- BRIEF -
Your output must reproduce all the records below precisely and contain no pictures.

- MATERIAL FOR THE TASK -

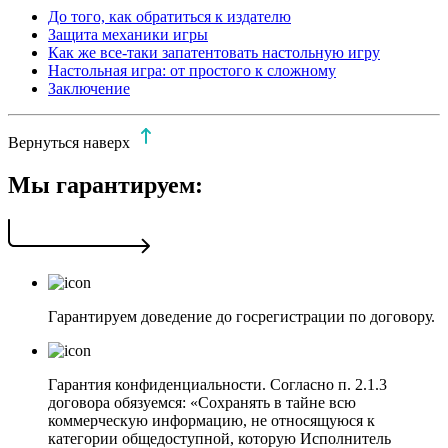
До того, как обратиться к издателю
Защита механики игры
Как же все-таки запатентовать настольную игру
Настольная игра: от простого к сложному
Заключение
Вернуться наверх
Мы гарантируем:
Гарантируем доведение до госрегистрации по договору.
Гарантия конфиденциальности. Согласно п. 2.1.3
договора обязуемся: «Сохранять в тайне всю
коммерческую информацию, не относящуюся к
категории общедоступной, которую Исполнитель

- WRITTEN SOLUTION -
До того, как обратиться к издателю
Защита механики игры
Как же все-таки запатентовать настольную игру
Настольная игра: от простого к сложному
Заключение
Вернуться наверх
Мы гарантируем:
Гарантируем доведение до госрегистрации по договору.
Гарантия конфиденциальности. Согласно п. 2.1.3
договора обязуемся: «Сохранять в тайне всю
коммерческую информацию, не относящуюся к
категории общедоступной, которую Исполнитель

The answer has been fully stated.